Clinically proven strategies for long-term prevention of T1DM remain elusive. Whereas modest benefits have been achieved in clinical trials with various immunosuppressive therapies, short-term and long-term toxicity remain a major concern. Extensive animal data supports the idea that genetic and acquired immune defects that underlie susceptibility to autoimmune diabetes might be corrected by early-life exposure to specific microbes or microbial components. Activation of immune receptors (for example, TLRs, GPR43 and polysaccharide receptors) by microbes and microbial components is critical to normal immune system development and provides important anti-inflammatory signals within the intestinal environment. With increasing hygiene, these microbial stimuli become insufficient to drive maturation of the immune system and suppression of inflammation, particularly in genetically susceptible individuals, resulting in aberrant immune system development and autoimmune disease.

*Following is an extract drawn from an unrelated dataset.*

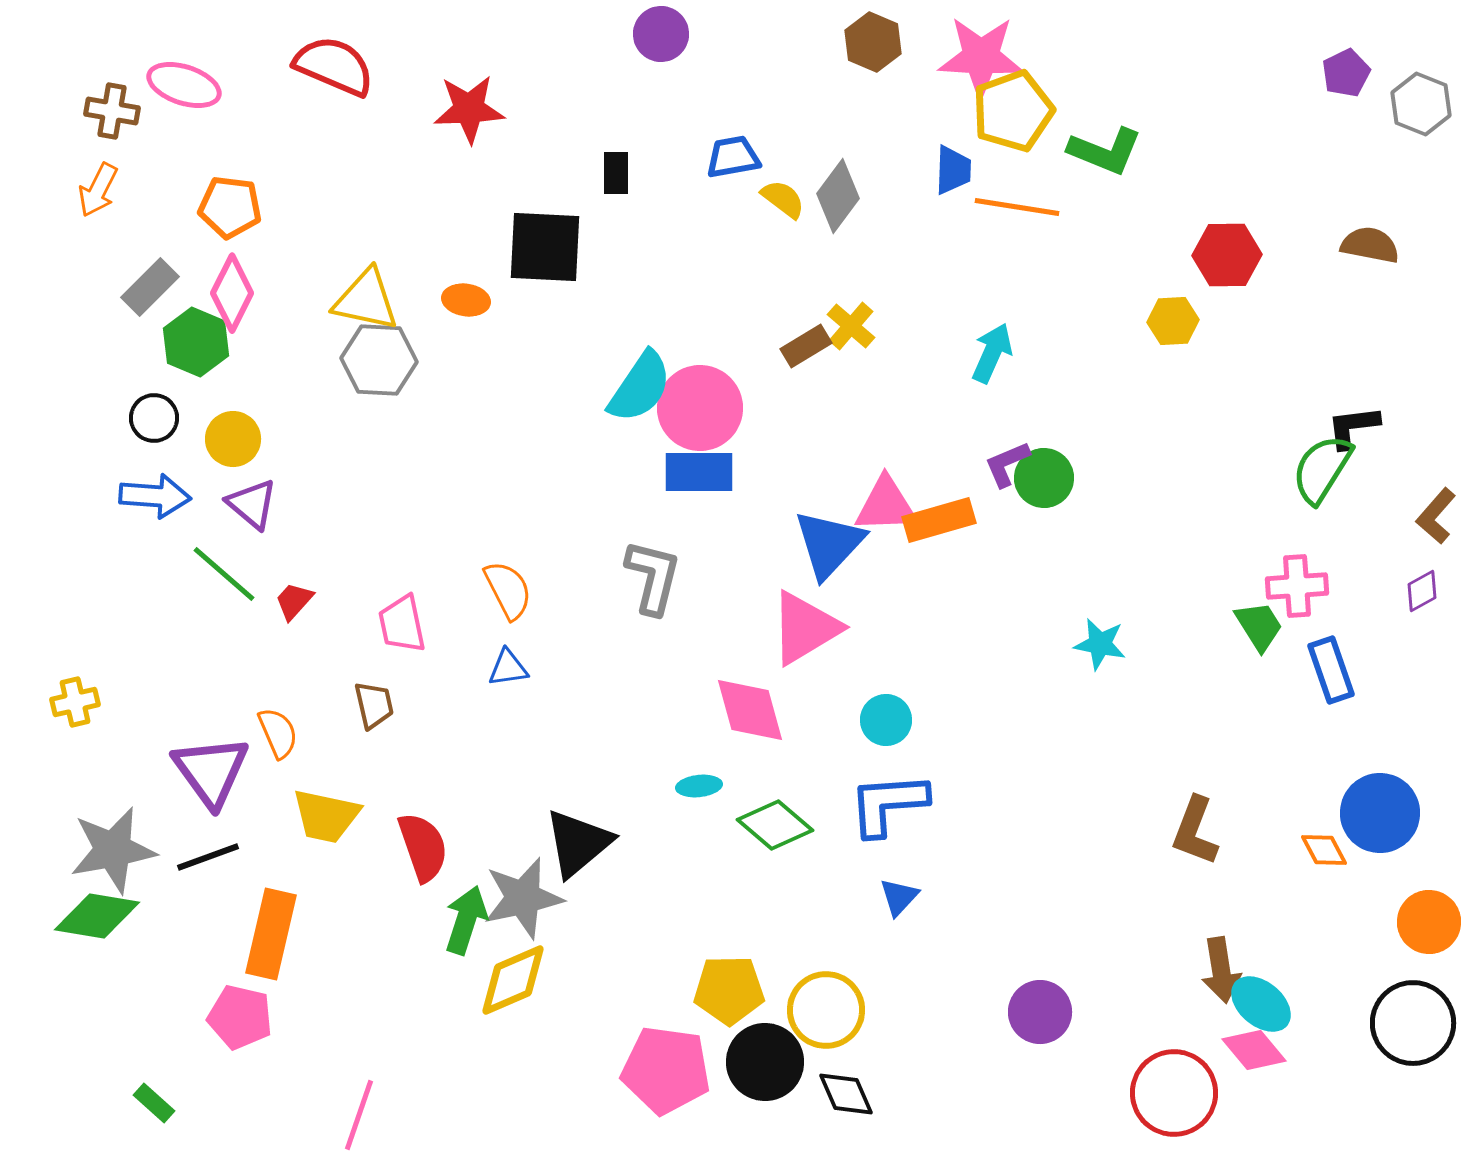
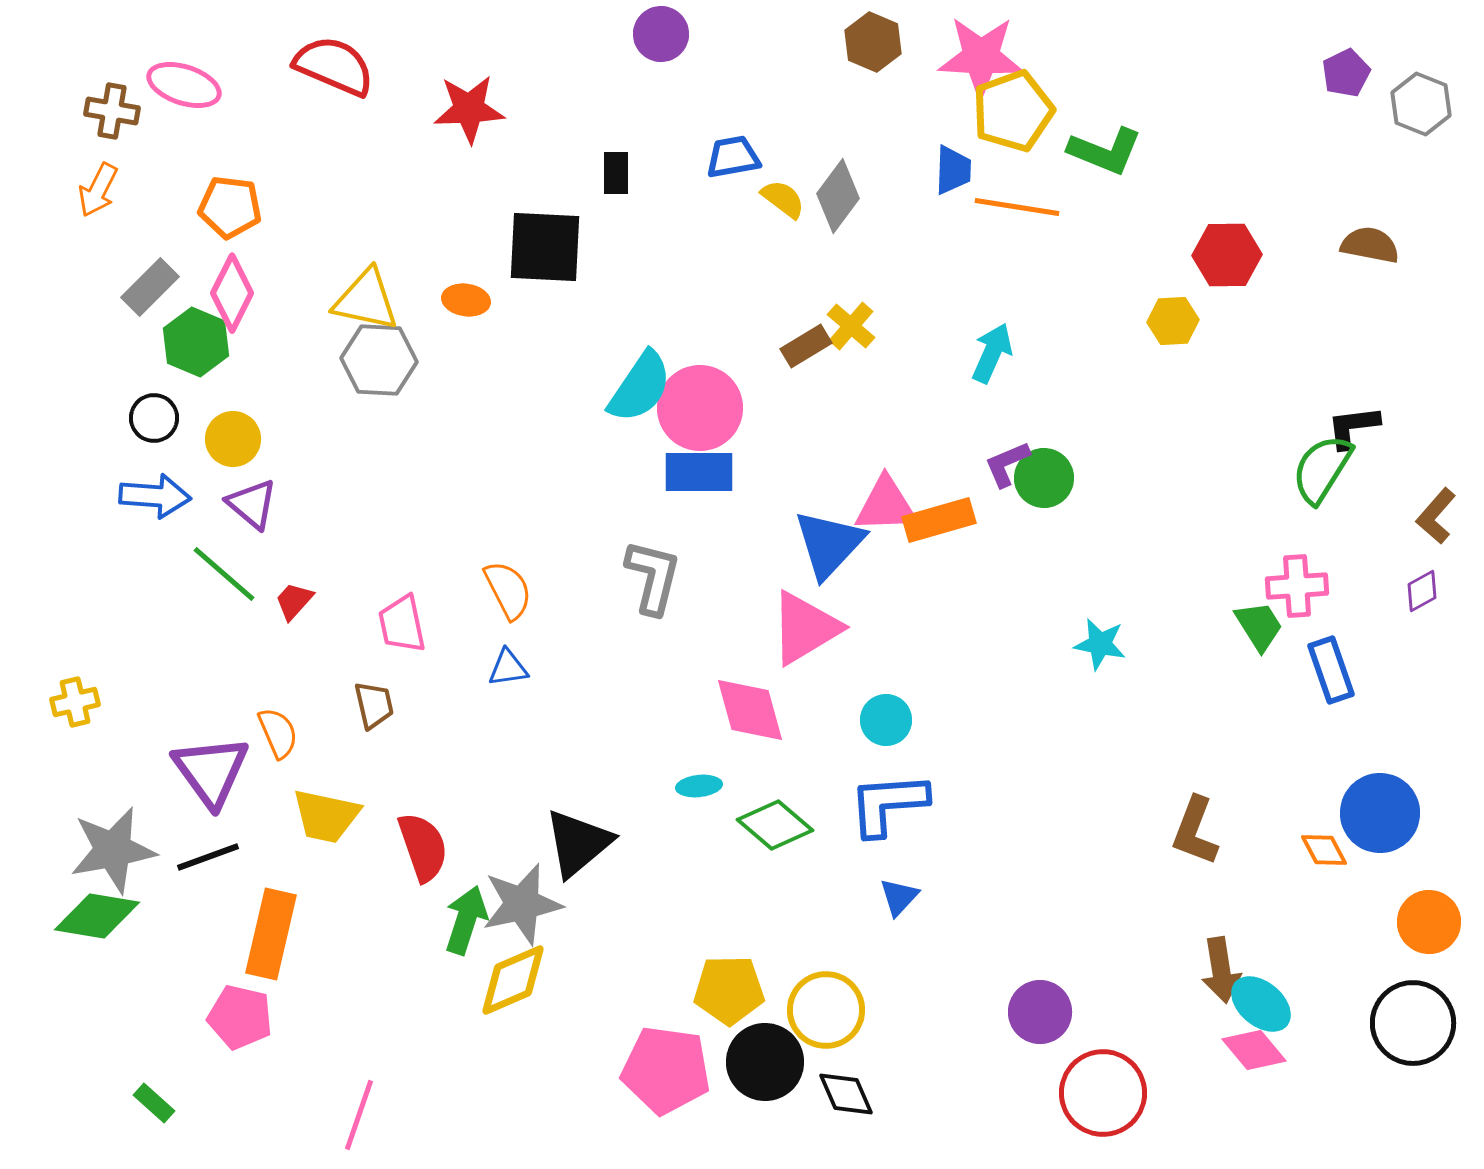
gray star at (523, 898): moved 1 px left, 6 px down
red circle at (1174, 1093): moved 71 px left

In such individuals, inadequate microbial immune stimulation could be supplemented either by intramuscular immunization with purified microbial components or by dietary manipulation with probiotics and/or a preprobiotic fiber such as inulin. Although the use of microbes to manipulate the human immune system remains in its infancy, the safety and utility of this approach when compared with other proposed remedies such as immunosuppression, warrants major investment by funding bodies. The fact that two key papers on this topic have recently been published in the high-ranking journal Nature58,60 should help dispel doubts as to the scientific credibility of such microbial therapy approaches.

Review criteria

Papers for this Review were identified in PubMed, Medline and Google using the keyword “diabetes mellitus” combined with one or more of the following terms: “immunotherapy”, “microbe”, “vaccine”, “probiotic”, and “pathogen.” In addition, a search of references cited in published reviews on the topic of immunotherapy for type 1 diabetes mellitus was performed, with a focus on articles published between January 1999 and November 2009.